- _Work to be completed_:
When you reach the line in the listing below that contains "Rathaus online", begin returning lines exactly as written, and stop after the line that contains "giải pháp dài". Return no other lines.

(Dataset content)

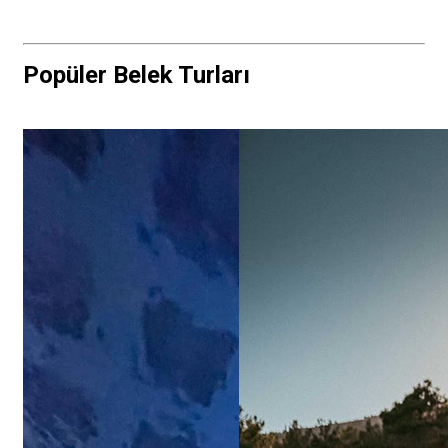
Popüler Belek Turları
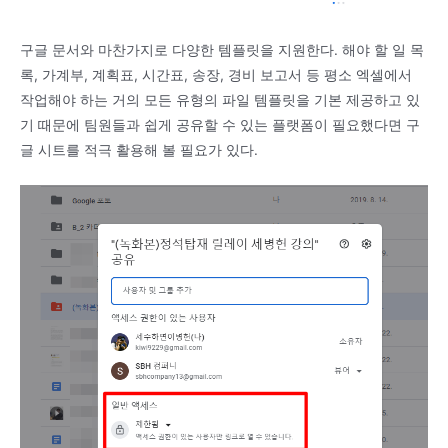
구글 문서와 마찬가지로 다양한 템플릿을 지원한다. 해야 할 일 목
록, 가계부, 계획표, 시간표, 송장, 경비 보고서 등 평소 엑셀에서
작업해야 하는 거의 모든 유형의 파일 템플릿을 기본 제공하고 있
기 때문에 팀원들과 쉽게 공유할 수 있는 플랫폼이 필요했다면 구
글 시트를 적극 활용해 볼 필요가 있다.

(End Dataset content)
(Dataset content)

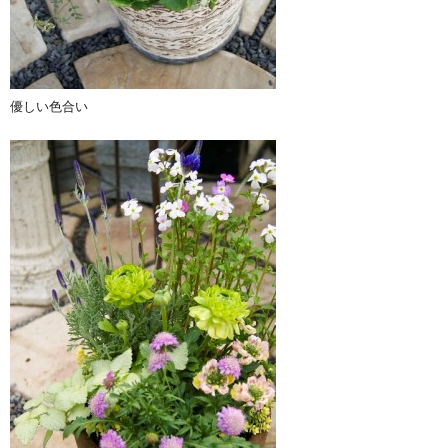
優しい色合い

(End Dataset content)
(Dataset content)

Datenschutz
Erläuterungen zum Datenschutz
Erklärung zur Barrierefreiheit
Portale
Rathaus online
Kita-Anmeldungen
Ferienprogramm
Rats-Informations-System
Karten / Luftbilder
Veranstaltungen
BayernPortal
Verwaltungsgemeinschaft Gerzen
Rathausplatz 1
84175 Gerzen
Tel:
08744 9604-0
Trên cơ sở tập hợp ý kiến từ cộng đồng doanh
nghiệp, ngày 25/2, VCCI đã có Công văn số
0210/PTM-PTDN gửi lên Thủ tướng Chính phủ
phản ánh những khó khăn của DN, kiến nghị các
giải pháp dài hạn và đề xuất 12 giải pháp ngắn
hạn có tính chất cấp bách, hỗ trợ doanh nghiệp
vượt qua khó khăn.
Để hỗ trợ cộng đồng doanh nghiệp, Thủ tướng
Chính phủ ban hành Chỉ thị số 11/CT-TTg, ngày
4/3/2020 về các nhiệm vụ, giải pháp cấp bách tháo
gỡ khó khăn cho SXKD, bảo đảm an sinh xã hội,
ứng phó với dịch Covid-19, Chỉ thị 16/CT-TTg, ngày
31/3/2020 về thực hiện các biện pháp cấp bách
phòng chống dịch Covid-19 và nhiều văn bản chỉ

(End Dataset content)

- _Written reply_:
Rathaus online
Kita-Anmeldungen
Ferienprogramm
Rats-Informations-System
Karten / Luftbilder
Veranstaltungen
BayernPortal
Verwaltungsgemeinschaft Gerzen
Rathausplatz 1
84175 Gerzen
Tel:
08744 9604-0
Trên cơ sở tập hợp ý kiến từ cộng đồng doanh
nghiệp, ngày 25/2, VCCI đã có Công văn số
0210/PTM-PTDN gửi lên Thủ tướng Chính phủ
phản ánh những khó khăn của DN, kiến nghị các
giải pháp dài hạn và đề xuất 12 giải pháp ngắn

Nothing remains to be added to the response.